The findings were published in Balasubramaniam's influential papers, including On the Corrosion Resistance of the Delhi Iron Pillar (2000) and On the Growth Kinetics of the Protective Passive Film of the Delhi Iron Pillar (2002), as well as his books The Story of the Delhi Iron Pillar and Delhi Iron Pillar: New Insights. A monument to Chandragupta II 'Vikramaditya' The Iron Pillar is more than a metallurgical marvel. It is also a monument linked to one of the most powerful rulers of ancient India. A Sanskrit inscription engraved on the pillar praises a king named Chandra. Based on the language, script and historical references contained in the inscription, most historians identify him as Chandragupta II, the Gupta emperor who ruled during the late 4th and early 5th centuries CE and was known by the title Vikramaditya.

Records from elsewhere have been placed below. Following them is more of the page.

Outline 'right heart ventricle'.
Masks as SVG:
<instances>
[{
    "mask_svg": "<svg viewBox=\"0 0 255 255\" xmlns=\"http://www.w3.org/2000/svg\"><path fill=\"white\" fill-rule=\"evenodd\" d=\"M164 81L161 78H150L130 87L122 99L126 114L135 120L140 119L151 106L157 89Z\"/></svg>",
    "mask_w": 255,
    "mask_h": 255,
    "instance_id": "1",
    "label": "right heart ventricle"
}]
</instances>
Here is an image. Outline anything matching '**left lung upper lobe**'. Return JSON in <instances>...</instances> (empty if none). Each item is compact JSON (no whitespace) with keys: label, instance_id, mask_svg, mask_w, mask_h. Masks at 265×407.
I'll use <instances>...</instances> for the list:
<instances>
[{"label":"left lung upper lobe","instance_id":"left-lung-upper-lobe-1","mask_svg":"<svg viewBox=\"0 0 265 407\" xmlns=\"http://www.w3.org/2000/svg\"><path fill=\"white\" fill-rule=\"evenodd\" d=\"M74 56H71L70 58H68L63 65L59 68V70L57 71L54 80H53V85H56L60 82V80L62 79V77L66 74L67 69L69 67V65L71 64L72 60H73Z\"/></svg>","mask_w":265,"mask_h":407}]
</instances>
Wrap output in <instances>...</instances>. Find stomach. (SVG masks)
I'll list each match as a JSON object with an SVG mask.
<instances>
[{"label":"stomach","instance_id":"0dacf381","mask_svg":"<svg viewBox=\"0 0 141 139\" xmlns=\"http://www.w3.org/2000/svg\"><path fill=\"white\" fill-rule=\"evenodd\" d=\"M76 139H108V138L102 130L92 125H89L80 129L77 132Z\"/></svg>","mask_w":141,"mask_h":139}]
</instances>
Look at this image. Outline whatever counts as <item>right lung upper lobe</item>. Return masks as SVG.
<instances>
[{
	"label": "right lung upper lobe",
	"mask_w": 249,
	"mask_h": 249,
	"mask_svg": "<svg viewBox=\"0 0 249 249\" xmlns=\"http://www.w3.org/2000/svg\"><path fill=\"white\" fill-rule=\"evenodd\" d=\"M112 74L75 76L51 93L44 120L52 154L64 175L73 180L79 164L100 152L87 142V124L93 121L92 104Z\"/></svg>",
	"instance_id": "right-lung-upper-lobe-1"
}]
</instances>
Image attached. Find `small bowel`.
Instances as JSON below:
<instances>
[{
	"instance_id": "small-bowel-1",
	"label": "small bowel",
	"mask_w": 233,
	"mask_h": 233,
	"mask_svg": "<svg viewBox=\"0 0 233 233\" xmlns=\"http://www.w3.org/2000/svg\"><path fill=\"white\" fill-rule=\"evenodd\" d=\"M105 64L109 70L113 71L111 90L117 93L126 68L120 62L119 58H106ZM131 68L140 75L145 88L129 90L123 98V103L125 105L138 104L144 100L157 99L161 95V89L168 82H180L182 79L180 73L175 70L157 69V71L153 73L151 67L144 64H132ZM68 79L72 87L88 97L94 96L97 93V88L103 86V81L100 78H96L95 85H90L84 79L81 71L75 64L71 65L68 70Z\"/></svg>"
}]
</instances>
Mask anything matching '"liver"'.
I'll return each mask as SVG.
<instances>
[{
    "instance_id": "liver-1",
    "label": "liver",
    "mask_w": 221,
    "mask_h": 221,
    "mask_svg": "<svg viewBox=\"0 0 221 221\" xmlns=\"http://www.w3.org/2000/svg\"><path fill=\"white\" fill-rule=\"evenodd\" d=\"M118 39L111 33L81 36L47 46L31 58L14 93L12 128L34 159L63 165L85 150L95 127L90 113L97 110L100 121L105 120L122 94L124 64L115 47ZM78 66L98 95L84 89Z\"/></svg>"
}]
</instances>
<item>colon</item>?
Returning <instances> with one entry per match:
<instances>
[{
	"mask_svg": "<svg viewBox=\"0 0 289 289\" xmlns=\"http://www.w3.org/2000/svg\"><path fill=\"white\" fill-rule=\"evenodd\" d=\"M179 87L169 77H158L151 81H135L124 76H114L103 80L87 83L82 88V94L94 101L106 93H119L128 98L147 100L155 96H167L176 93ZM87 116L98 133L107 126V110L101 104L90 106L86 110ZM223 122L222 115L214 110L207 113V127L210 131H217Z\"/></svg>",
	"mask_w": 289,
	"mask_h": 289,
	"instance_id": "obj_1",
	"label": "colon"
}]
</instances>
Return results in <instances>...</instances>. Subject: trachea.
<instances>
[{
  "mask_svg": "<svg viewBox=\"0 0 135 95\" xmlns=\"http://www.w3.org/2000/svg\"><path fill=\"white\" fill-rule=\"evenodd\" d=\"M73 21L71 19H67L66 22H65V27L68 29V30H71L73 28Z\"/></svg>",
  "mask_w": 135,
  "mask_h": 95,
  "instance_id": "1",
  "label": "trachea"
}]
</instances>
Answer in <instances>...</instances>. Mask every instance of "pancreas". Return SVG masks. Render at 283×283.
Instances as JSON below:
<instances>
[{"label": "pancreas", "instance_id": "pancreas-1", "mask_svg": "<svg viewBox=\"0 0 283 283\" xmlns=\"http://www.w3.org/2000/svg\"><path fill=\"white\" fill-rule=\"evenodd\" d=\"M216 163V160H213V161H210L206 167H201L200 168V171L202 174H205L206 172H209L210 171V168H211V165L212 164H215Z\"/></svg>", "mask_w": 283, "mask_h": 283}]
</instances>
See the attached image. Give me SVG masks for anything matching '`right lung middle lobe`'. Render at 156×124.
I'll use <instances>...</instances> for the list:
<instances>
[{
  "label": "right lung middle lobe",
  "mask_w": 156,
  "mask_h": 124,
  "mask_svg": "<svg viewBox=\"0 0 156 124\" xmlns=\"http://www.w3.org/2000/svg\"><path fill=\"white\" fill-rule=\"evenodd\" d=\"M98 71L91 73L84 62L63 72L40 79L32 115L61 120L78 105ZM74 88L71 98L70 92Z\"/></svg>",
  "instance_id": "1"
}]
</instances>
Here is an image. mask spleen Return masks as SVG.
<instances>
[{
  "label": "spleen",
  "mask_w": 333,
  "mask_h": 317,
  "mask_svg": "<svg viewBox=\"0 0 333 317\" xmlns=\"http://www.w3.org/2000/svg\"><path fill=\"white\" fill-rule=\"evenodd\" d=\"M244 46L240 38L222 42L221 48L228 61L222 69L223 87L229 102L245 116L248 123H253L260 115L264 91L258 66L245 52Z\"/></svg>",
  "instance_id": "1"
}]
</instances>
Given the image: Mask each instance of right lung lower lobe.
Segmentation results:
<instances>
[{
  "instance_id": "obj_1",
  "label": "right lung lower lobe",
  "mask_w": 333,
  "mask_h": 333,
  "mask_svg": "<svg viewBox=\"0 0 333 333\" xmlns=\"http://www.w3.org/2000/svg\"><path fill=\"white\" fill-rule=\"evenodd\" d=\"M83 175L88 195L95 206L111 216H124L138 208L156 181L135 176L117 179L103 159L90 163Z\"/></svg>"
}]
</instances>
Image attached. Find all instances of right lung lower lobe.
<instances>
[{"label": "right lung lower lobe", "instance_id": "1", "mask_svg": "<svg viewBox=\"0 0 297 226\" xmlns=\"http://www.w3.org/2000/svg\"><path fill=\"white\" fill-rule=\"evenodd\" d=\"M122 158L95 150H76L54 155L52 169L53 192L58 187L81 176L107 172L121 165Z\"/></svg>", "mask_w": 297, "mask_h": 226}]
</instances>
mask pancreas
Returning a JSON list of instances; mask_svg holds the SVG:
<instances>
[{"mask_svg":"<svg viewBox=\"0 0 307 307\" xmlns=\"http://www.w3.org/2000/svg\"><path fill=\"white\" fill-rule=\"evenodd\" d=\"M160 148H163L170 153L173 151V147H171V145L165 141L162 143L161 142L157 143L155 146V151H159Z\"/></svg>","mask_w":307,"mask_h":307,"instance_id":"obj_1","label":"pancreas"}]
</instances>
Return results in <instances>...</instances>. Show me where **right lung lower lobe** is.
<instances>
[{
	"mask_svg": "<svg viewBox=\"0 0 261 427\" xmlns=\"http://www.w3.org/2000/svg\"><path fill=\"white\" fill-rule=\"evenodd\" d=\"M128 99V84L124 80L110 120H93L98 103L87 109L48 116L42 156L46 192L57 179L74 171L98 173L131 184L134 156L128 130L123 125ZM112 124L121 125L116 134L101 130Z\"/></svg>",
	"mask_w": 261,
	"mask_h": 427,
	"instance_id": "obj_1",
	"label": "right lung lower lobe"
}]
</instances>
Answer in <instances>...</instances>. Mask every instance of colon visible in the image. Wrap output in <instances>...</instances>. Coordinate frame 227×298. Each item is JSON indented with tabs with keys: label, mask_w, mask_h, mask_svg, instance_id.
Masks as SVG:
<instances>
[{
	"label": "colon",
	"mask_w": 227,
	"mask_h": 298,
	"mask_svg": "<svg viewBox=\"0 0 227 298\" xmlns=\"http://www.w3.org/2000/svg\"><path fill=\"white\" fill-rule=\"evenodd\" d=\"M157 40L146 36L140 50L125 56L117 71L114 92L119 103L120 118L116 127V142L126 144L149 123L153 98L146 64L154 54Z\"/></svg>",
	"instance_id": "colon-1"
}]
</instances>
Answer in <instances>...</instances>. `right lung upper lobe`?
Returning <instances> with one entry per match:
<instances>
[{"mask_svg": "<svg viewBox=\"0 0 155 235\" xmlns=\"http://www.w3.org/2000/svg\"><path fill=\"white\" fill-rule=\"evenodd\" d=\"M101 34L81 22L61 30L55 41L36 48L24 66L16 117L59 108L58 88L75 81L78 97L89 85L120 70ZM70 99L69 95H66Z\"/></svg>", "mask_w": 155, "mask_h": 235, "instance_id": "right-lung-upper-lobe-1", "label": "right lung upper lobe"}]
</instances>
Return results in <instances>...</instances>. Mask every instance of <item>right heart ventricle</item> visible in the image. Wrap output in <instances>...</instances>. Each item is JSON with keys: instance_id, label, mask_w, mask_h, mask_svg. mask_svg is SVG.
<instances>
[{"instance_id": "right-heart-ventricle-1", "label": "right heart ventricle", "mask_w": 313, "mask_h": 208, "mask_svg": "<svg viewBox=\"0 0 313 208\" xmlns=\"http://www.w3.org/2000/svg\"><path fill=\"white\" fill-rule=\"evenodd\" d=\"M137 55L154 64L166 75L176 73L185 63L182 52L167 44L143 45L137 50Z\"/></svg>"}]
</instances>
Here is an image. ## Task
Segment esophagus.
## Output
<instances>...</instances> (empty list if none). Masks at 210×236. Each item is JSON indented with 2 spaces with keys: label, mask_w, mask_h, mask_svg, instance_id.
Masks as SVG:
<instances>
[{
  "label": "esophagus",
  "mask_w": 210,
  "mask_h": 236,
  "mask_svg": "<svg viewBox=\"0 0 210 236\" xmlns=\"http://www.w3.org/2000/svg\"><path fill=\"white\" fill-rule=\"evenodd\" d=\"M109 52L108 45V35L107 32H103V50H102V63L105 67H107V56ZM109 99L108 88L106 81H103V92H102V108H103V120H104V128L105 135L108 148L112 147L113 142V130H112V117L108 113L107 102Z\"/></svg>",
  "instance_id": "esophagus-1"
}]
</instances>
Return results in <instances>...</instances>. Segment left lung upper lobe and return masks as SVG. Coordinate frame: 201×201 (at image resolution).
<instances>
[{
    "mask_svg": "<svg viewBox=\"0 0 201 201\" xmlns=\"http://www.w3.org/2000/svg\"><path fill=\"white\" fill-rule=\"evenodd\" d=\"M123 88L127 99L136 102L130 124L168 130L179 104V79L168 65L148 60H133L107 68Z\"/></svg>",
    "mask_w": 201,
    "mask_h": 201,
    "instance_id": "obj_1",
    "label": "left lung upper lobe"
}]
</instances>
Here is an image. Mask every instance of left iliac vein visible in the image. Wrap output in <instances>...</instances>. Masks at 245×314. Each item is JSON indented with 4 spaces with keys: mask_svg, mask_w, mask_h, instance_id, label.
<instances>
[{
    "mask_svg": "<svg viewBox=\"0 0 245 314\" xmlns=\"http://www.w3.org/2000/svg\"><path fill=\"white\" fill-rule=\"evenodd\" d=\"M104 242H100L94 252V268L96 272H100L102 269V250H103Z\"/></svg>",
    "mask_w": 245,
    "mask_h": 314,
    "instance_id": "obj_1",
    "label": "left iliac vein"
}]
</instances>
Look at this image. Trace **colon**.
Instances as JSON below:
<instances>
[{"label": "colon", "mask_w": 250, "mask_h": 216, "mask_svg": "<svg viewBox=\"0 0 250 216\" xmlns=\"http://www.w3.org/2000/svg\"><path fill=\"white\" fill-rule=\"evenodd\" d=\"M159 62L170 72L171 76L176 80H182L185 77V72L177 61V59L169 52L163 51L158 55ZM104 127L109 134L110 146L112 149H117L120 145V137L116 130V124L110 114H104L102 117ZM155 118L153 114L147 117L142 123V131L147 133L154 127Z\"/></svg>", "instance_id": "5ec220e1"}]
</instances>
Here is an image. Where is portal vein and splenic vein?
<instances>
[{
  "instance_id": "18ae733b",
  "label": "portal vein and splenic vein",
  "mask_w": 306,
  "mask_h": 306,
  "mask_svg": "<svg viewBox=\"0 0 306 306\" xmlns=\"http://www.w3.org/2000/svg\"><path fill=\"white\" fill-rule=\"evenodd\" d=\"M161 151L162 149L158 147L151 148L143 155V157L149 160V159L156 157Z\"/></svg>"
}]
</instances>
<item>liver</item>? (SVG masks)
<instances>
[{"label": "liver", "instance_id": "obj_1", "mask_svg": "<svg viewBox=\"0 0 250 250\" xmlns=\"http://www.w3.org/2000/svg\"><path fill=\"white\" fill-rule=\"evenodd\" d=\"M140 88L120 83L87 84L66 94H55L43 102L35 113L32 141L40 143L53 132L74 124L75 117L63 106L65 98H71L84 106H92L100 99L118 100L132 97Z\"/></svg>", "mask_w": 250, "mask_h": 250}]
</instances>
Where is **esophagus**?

Under Chandragupta II, the Gupta Empire expanded significantly and oversaw a period of remarkable cultural, artistic and scientific achievement. The Iron Pillar is widely regarded as one of the most enduring symbols of that era. What is written on the pillar? The inscription, written in Sanskrit and engraved in Brahmi script, celebrates King Chandra's military achievements and religious devotion. According to the Archaeological Survey of India, the text identifies the monument as a Vishnudhvaja, or standard dedicated to Lord Vishnu.

It also refers to a place known as Vishnupada, meaning "the footprint of Vishnu", where the pillar was originally erected. The inscription praises the king's victories and describes how his fame spread across distant regions. For historians, it serves as one of the most important pieces of evidence connecting the monument to the Gupta period. Where the pillar likely began Although the pillar now stands at the Qutb complex, scholars generally agree that it was not originally erected in Delhi.

One of the strongest scholarly theories places its original location at Udayagiri in present-day Madhya Pradesh. Researchers including Meera I. Dass and R. Balasubramaniam have argued that archaeological, inscriptional and iconographic evidence points towards Udayagiri as the monument's first home. The theory fits well with the pillar's association with Vishnu worship and Chandragupta II, both of which were closely linked to the Udayagiri region during the Gupta period. The monument's arrival in Delhi forms an important part of local historical tradition. Delhi's historical traditions associate the pillar with Anangpal Tomar, the 11th-century ruler credited with founding Lal Kot, the earliest fortified settlement of Delhi.

According to these accounts, Anangpal transported the pillar from its earlier location and installed it in his capital.While scholars continue to debate the precise route by which the monument reached Delhi, most agree that it originated elsewhere and was relocated centuries after its creation. Moving a six-tonne iron pillar across hundreds of kilometres of medieval India would itself have been an extraordinary engineering accomplishment. Older than the Qutb Minar itself The Iron Pillar had already stood for centuries before the construction of the Qutb Minar began around 1199 CE under Qutb al-Din Aibak.

Its presence within the complex creates a remarkable historical overlap between the Gupta Empire and the Delhi Sultanate. While the Qutb Minar became one of India's most recognisable monuments, the Iron Pillar remained an even older witness to the country's history. A living monument to ancient Indian science For nearly sixteen centuries, the Iron Pillar has watched empires rise and fall.

It stood during the age of Chandragupta II Vikramaditya, witnessed the emergence of Rajput kingdoms, survived the Delhi Sultanate and Mughal Empire, endured British rule and remains standing in independent India. Professor R. Balasubramaniam, whose pioneering research helped explain the pillar's corrosion resistance, described it as "a living testimony to the skill of metallurgists of ancient India." Few monuments illustrate that achievement more vividly. More than 1,600 years after it was erected, the Iron Pillar continues to stand as a symbol of India's scientific ingenuity, engineering excellence and enduring cultural heritage.